Umbigo de Eros

Te convido para sentar no sofá vermelho de Eros... Vamos escarafunchar os Umbigos!

Escrevo sob o impacto do filme Another Earth. Muitas lágrimas e emoções, vindas, certamente, da Outra Terra que há em mim... Hoje, é disso que o filme falou, pra mim. Amanhã, com certeza, será uma nova leitura, já que se trata mesmo de um grande filme, com um grande tema, amplo, profundo, quase indizível. Uma obra de arte dessas que nos conduz, de um modo muito visceral, às grandes questões da existência: Morte, Amor, Culpa, Reparação, Transformação, Impermanência, Beleza... O filme mostra como aquilo que há de mais vivo em nós só se faz visível nos momentos de profunda morte. 

O diretor Michael Cahill, denomina-o como "um drama de ficção científica indie épico minimalista", talvez tentativa de alargar o conceito do filme, realmente amplo nas questões que aborda. A história gira em torno da descoberta de um novo planeta, uma espécie de Terra duplicada, onde tudo daqui é reproduzido e espelhado, inclusive nós todos. Uma missão é montada e pessoas se candidatam a viajar até lá, exumando perguntas ontológicas, que, de fundo, podem resumir-se numa única: O que eu diria/faria ao encontrar comigo mesma? Se houvesse esta possibilidade, eu gostaria muito de me olhar com o carinho, condescêndencia e curiosidade com que olho o outro. E sob privilegiada perspectiva, e percebendo, profundamente, minha beleza e meus dons, me apaixonar perdidamente por mim... E cessaria a divisão. E viveria, finalmente, numa única terra... Enfim, A Outra Terra me fez viajar.

Os protagonistas sofrem perda irreparável: Ele, a família, ela, a garota que fora antes de causar o acidente fatídico que matou a família dele. Interessante acompanhar os trajetos internos de ambos, em meio a paisagem externa sempre nublada. Seria metáfora da falta de sentido da vida? Desses momentos quando os matizes das cores entram em greve e tudo se faz e se vê insosso, sem sabor, sem vida? O cinema tem dessas coisas... Os dois são lançados ao duplo em si, já e sempre presente, mas até então, invisível (ou visível em sua analogia com o planeta que veem a olho nu tão próximo da Terra). A sombra, o obscuro e desconhecido, é trazido à luz juntamente com a própria luz, a mais límpida e sagrada que guardavam escondido na Segunda Terra em si... Ela, do choque e da culpa, e ele, do choque e do ódio, alcançam, por caminhos internos distintos e misteriosos, o amor.

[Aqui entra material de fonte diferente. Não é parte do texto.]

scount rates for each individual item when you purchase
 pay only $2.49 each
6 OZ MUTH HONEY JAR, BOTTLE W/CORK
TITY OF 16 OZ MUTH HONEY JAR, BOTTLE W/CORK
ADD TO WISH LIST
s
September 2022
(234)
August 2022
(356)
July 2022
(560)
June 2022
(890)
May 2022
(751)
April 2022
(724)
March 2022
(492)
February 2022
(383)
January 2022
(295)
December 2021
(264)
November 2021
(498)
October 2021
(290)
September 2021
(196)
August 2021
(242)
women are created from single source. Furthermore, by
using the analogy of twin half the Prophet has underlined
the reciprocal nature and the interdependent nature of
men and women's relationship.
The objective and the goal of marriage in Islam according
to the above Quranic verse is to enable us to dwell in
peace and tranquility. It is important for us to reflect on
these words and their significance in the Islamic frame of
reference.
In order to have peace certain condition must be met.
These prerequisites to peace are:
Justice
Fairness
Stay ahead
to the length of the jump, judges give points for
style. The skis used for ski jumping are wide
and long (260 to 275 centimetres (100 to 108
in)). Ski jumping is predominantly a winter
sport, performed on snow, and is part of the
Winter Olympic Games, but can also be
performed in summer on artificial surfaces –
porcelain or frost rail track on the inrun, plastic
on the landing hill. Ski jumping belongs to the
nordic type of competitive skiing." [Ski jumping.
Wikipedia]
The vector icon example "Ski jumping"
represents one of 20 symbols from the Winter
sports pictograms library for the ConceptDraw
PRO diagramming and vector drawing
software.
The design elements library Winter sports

E, talvez só tenham alcançado porque não o buscaram, já que o amor enredou-os, costurou-se neles a partir do umbigo de uma outra Terra...

Também interessante e, de novo, constrangedor, acompanhar a dicotomia amor-ódio no protagonista, que se vê amando (sem saber, numa espécie de cegueira simbólica) aquilo que acreditava mais odiar: A pessoa que matou sua familia. Assim, a lógica e a razão acusam sua própria insuficiência exumando os mistérios da vida e do próprio amor... 

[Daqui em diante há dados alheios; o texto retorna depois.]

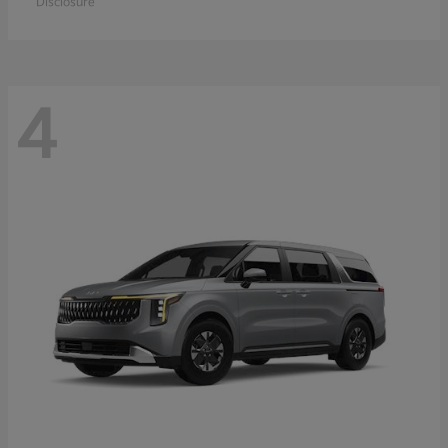
Disclosure
4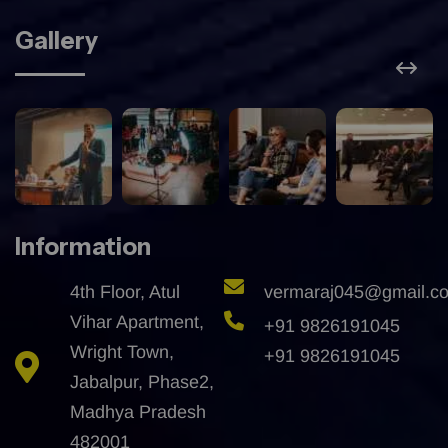
Gallery
Information
4th Floor, Atul
vermaraj045@gmail.c
Vihar Apartment,
+91 9826191045
Wright Town,
+91 9826191045
Jabalpur, Phase2,
Madhya Pradesh
482001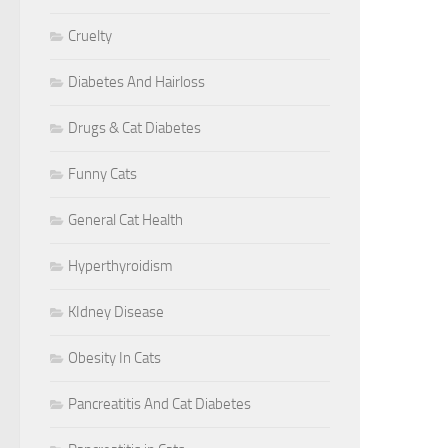
Cruelty
Diabetes And Hairloss
Drugs & Cat Diabetes
Funny Cats
General Cat Health
Hyperthyroidism
KIdney Disease
Obesity In Cats
Pancreatitis And Cat Diabetes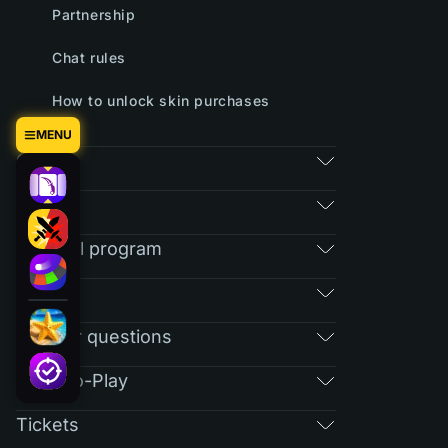
Partnership
Chat rules
How to unlock skin purchases
MENU
Games
Market
Referral program
RAIN
Regular questions
Free-To-Play
Tickets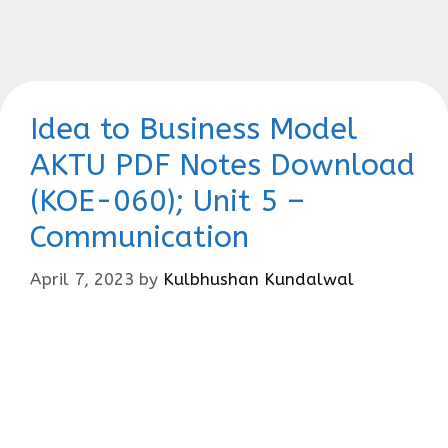
Idea to Business Model
AKTU PDF Notes Download
(KOE-060); Unit 5 –
Communication
April 7, 2023
by
Kulbhushan Kundalwal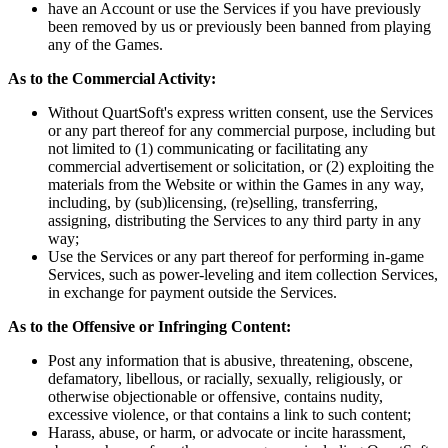
have an Account or use the Services if you have previously
been removed by us or previously been banned from playing
any of the Games.
As to the Commercial Activity:
Without QuartSoft's express written consent, use the Services
or any part thereof for any commercial purpose, including but
not limited to (1) communicating or facilitating any
commercial advertisement or solicitation, or (2) exploiting the
materials from the Website or within the Games in any way,
including, by (sub)licensing, (re)selling, transferring,
assigning, distributing the Services to any third party in any
way;
Use the Services or any part thereof for performing in-game
Services, such as power-leveling and item collection Services,
in exchange for payment outside the Services.
As to the Offensive or Infringing Content:
Post any information that is abusive, threatening, obscene,
defamatory, libellous, or racially, sexually, religiously, or
otherwise objectionable or offensive, contains nudity,
excessive violence, or that contains a link to such content;
Harass, abuse, or harm, or advocate or incite harassment,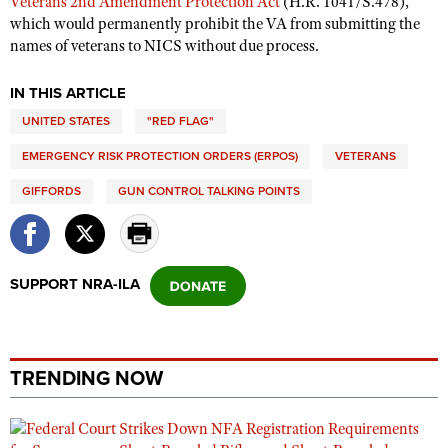
Veterans 2nd Amendment Protection Act
(H.R. 1041/S.478),
which would permanently prohibit the VA from submitting the
names of veterans to NICS without due process.
IN THIS ARTICLE
UNITED STATES
"RED FLAG"
EMERGENCY RISK PROTECTION ORDERS (ERPOS)
VETERANS
GIFFORDS
GUN CONTROL TALKING POINTS
SUPPORT NRA-ILA
TRENDING NOW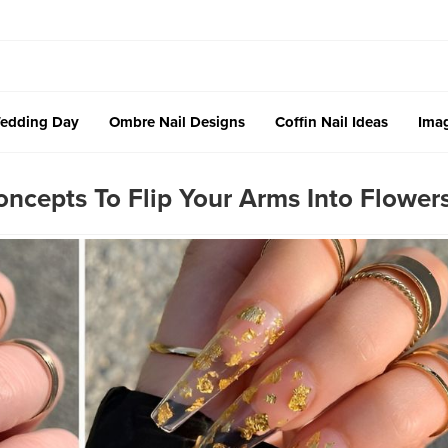
edding Day
Ombre Nail Designs
Coffin Nail Ideas
Imag
ncepts To Flip Your Arms Into Flower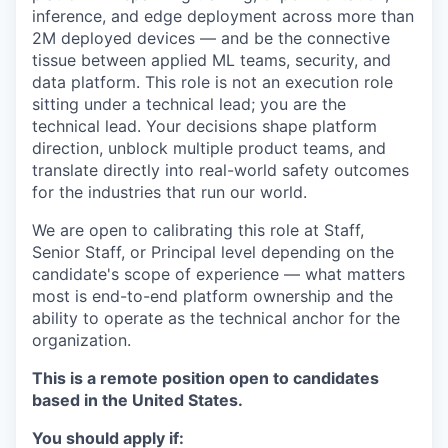
inference, and edge deployment across more than
2M deployed devices — and be the connective
tissue between applied ML teams, security, and
data platform. This role is not an execution role
sitting under a technical lead; you are the
technical lead. Your decisions shape platform
direction, unblock multiple product teams, and
translate directly into real-world safety outcomes
for the industries that run our world.
We are open to calibrating this role at Staff,
Senior Staff, or Principal level depending on the
candidate's scope of experience — what matters
most is end-to-end platform ownership and the
ability to operate as the technical anchor for the
organization.
This is a remote position open to candidates
based in the United States.
You should apply if: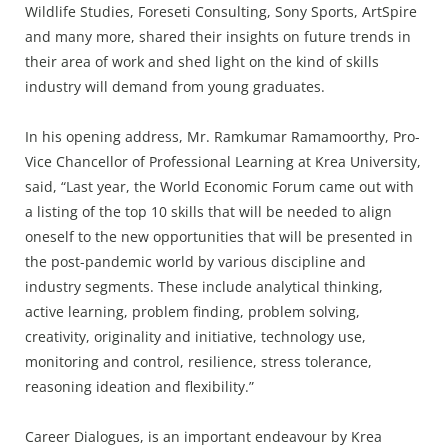
Wildlife Studies, Foreseti Consulting, Sony Sports, ArtSpire
and many more, shared their insights on future trends in
their area of work and shed light on the kind of skills
industry will demand from young graduates.
In his opening address, Mr. Ramkumar Ramamoorthy, Pro-
Vice Chancellor of Professional Learning at Krea University,
said, “Last year, the World Economic Forum came out with
a listing of the top 10 skills that will be needed to align
oneself to the new opportunities that will be presented in
the post-pandemic world by various discipline and
industry segments. These include analytical thinking,
active learning, problem finding, problem solving,
creativity, originality and initiative, technology use,
monitoring and control, resilience, stress tolerance,
reasoning ideation and flexibility.”
Career Dialogues, is an important endeavour by Krea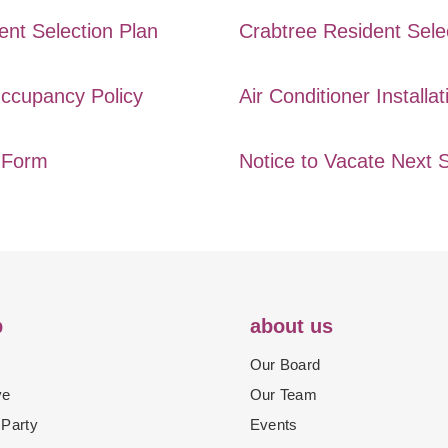
ent Selection Plan
Crabtree Resident Sele
ccupancy Policy
Air Conditioner Installat
e Form
Notice to Vacate Next 
p
about us
Our Board
ve
Our Team
 Party
Events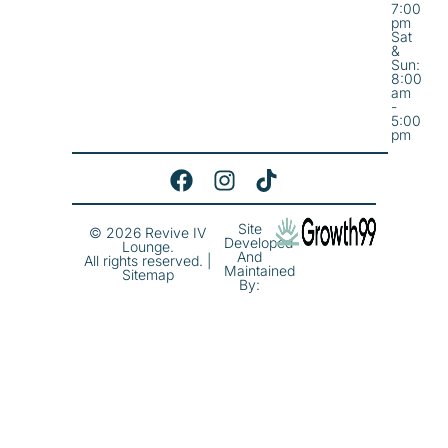
7:00
pm
Sat
&
Sun:
8:00
am
-
5:00
pm
Site
© 2026 Revive IV
Developed
Lounge.
And
All rights reserved. |
Maintained
Sitemap
By: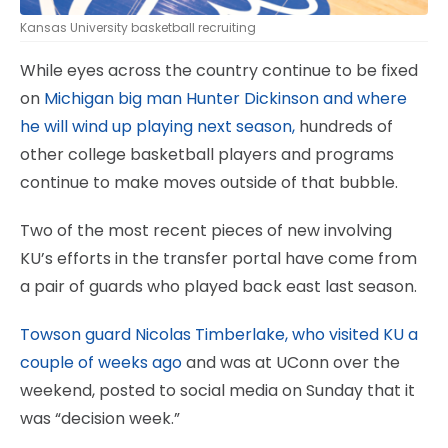
Kansas University basketball recruiting
While eyes across the country continue to be fixed
on
Michigan big man Hunter Dickinson and where
he will wind up playing next season,
hundreds of
other college basketball players and programs
continue to make moves outside of that bubble.
Two of the most recent pieces of new involving
KU’s efforts in the transfer portal have come from
a pair of guards who played back east last season.
Towson guard Nicolas Timberlake, who visited KU a
couple of weeks ago
and was at UConn over the
weekend, posted to social media on Sunday that it
was “decision week.”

Mas o personagem mais interessante do filme é mesmo o faxineiro indiano, Purdeep, cego (realmente) e também muito sábio, de uma sensibilidade absurda, capaz de sentir e perceber para além do conhecido. No desenrolar da trama ficamos sabendo que sua cegueira foi causada por ele mesmo (Cansou-se de se ver em todo lugar), assim como a eminente surdez, já que ele joga alvejante nos ouvidos tornando-se surdo. Numa das cenas mais belas do filme, vemos que, ainda assim, ele segue, para sua agonia, vendo e ouvindo, de outros modos, exalando o perfume sutil dos sentidos escondidos por traz dos sentidos... 

E você, o que você diria pra si ao encontrar consigo mesmo(a)?